America has had a long history of not taxing these kinds of properties, but America also has a history of all its citizens and businesses paying their fair share of the collected expenses they themselves incur.

It should be remembered that all these tax-exempt facilities don’t get a free ride from their normal maintenance requirements or from the utility companies’ services. They accept the expense of cleaning and painting, of paying for their natural gas, water and electric services.

Why then is the city expected to furnish these entities with free fire protection, police protection, highway and/or road, curb and sidewalk maintenance and snow removal when these many services cost the city so much money that Butler is close to bankruptcy?

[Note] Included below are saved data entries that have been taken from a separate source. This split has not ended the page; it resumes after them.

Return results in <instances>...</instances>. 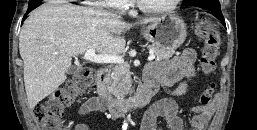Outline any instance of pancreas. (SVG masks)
Returning <instances> with one entry per match:
<instances>
[{"label":"pancreas","instance_id":"cf45deb5","mask_svg":"<svg viewBox=\"0 0 257 130\" xmlns=\"http://www.w3.org/2000/svg\"><path fill=\"white\" fill-rule=\"evenodd\" d=\"M150 51H153L156 60H168L175 53L174 49H165L157 46H148ZM130 68L125 64H119L114 67L113 72L108 77L109 92L117 99L125 96L131 86Z\"/></svg>","mask_w":257,"mask_h":130}]
</instances>
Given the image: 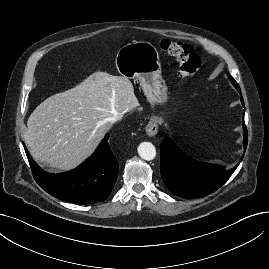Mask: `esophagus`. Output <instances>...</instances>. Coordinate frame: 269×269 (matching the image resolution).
I'll return each instance as SVG.
<instances>
[{"label":"esophagus","instance_id":"obj_1","mask_svg":"<svg viewBox=\"0 0 269 269\" xmlns=\"http://www.w3.org/2000/svg\"><path fill=\"white\" fill-rule=\"evenodd\" d=\"M158 122L155 118L150 119L146 126V133L149 137H153L158 132Z\"/></svg>","mask_w":269,"mask_h":269}]
</instances>
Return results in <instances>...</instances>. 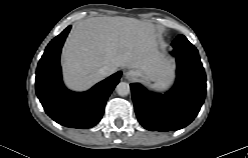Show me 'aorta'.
I'll return each instance as SVG.
<instances>
[{"instance_id":"1","label":"aorta","mask_w":248,"mask_h":158,"mask_svg":"<svg viewBox=\"0 0 248 158\" xmlns=\"http://www.w3.org/2000/svg\"><path fill=\"white\" fill-rule=\"evenodd\" d=\"M116 92L120 95V96H126L130 93V86L128 83L126 82H120L118 83V85L116 86Z\"/></svg>"}]
</instances>
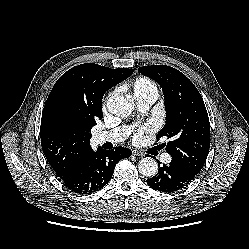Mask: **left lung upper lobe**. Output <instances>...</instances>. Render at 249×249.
Returning <instances> with one entry per match:
<instances>
[{
	"label": "left lung upper lobe",
	"mask_w": 249,
	"mask_h": 249,
	"mask_svg": "<svg viewBox=\"0 0 249 249\" xmlns=\"http://www.w3.org/2000/svg\"><path fill=\"white\" fill-rule=\"evenodd\" d=\"M142 74L161 86L167 109L166 125L157 140L173 138L166 151L184 169L197 174L203 168L210 147V123L201 94L194 84L177 69L165 65L138 68Z\"/></svg>",
	"instance_id": "obj_1"
}]
</instances>
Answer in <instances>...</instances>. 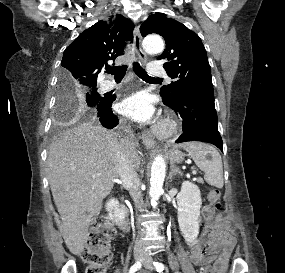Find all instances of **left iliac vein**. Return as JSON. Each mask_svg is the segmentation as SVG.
<instances>
[{
  "instance_id": "left-iliac-vein-1",
  "label": "left iliac vein",
  "mask_w": 285,
  "mask_h": 273,
  "mask_svg": "<svg viewBox=\"0 0 285 273\" xmlns=\"http://www.w3.org/2000/svg\"><path fill=\"white\" fill-rule=\"evenodd\" d=\"M144 267H145L146 269H149V270H152V269H153V266H152V259H151V257H150L148 254L145 256Z\"/></svg>"
}]
</instances>
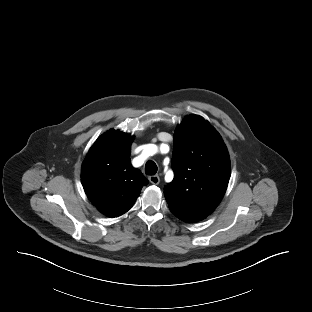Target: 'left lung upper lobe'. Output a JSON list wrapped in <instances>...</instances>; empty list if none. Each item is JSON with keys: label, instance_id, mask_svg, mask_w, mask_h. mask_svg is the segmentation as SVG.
Instances as JSON below:
<instances>
[{"label": "left lung upper lobe", "instance_id": "left-lung-upper-lobe-1", "mask_svg": "<svg viewBox=\"0 0 312 312\" xmlns=\"http://www.w3.org/2000/svg\"><path fill=\"white\" fill-rule=\"evenodd\" d=\"M172 166L174 179L164 188L170 211L188 223L206 218L225 194L231 167L221 136L201 116L176 128Z\"/></svg>", "mask_w": 312, "mask_h": 312}]
</instances>
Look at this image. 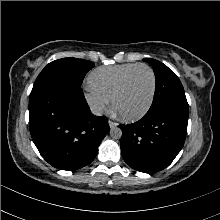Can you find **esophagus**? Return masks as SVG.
Here are the masks:
<instances>
[{
    "mask_svg": "<svg viewBox=\"0 0 220 220\" xmlns=\"http://www.w3.org/2000/svg\"><path fill=\"white\" fill-rule=\"evenodd\" d=\"M108 123H109L110 128H115L118 126V123L113 122V121H109Z\"/></svg>",
    "mask_w": 220,
    "mask_h": 220,
    "instance_id": "esophagus-1",
    "label": "esophagus"
}]
</instances>
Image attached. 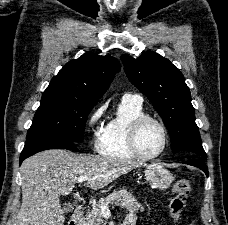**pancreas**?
<instances>
[{
	"label": "pancreas",
	"mask_w": 228,
	"mask_h": 225,
	"mask_svg": "<svg viewBox=\"0 0 228 225\" xmlns=\"http://www.w3.org/2000/svg\"><path fill=\"white\" fill-rule=\"evenodd\" d=\"M102 203L105 205H109V203H121L122 207L128 209V211H132V213H137V211H144V207H142L141 203H138L137 199L128 193L126 189H122V191H114L105 199H100L98 205L93 207L92 211L85 215L83 225H102L103 217L101 213L100 207H102Z\"/></svg>",
	"instance_id": "cf45deb5"
}]
</instances>
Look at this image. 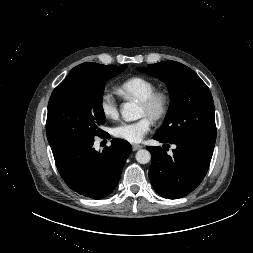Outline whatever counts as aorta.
Listing matches in <instances>:
<instances>
[{"mask_svg":"<svg viewBox=\"0 0 253 253\" xmlns=\"http://www.w3.org/2000/svg\"><path fill=\"white\" fill-rule=\"evenodd\" d=\"M121 115L125 120L134 121L141 117V108L134 102L129 101L123 104L121 109ZM135 158L140 164H147L151 160V154L146 149L137 151Z\"/></svg>","mask_w":253,"mask_h":253,"instance_id":"1","label":"aorta"}]
</instances>
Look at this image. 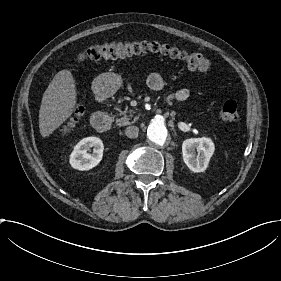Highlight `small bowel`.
<instances>
[{"mask_svg":"<svg viewBox=\"0 0 281 281\" xmlns=\"http://www.w3.org/2000/svg\"><path fill=\"white\" fill-rule=\"evenodd\" d=\"M147 84L155 92L162 90L164 87V81L158 73H150L147 78ZM173 96L176 101H185L190 96V90L186 87L178 88L174 91Z\"/></svg>","mask_w":281,"mask_h":281,"instance_id":"1","label":"small bowel"}]
</instances>
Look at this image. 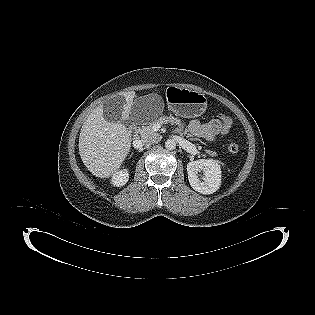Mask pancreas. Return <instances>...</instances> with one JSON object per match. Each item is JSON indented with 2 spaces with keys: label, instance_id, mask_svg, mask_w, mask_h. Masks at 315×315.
Here are the masks:
<instances>
[{
  "label": "pancreas",
  "instance_id": "obj_1",
  "mask_svg": "<svg viewBox=\"0 0 315 315\" xmlns=\"http://www.w3.org/2000/svg\"><path fill=\"white\" fill-rule=\"evenodd\" d=\"M154 123H171V124H176L179 126H182V122L179 118H176L174 116H163L158 118L157 120H155L153 123L149 124L148 126H143L139 132L141 134L142 137H146V136H150V135H156L158 136V133H155L153 130V124ZM186 134V132H184ZM187 137H190V135L188 134ZM206 153H208L211 156H216V152L214 151H210V150H206Z\"/></svg>",
  "mask_w": 315,
  "mask_h": 315
}]
</instances>
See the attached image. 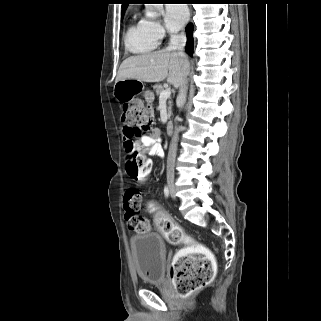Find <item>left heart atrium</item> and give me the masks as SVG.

Would it not be logical for the city council to require all tax exempt properties to pay an infrastructure protection maintenance fee to help pay for these services?

Perhaps Butler does not have the legal authority to make this type of an assessment. OK. That’s why we have state and federal representation to pass new laws that meet our current needs. Our present tax laws, enacted during the Industrial Revolution Age of the 1900s do not now represent the tax needs of a shrinking economy that is not longer fueled by expanding Industries.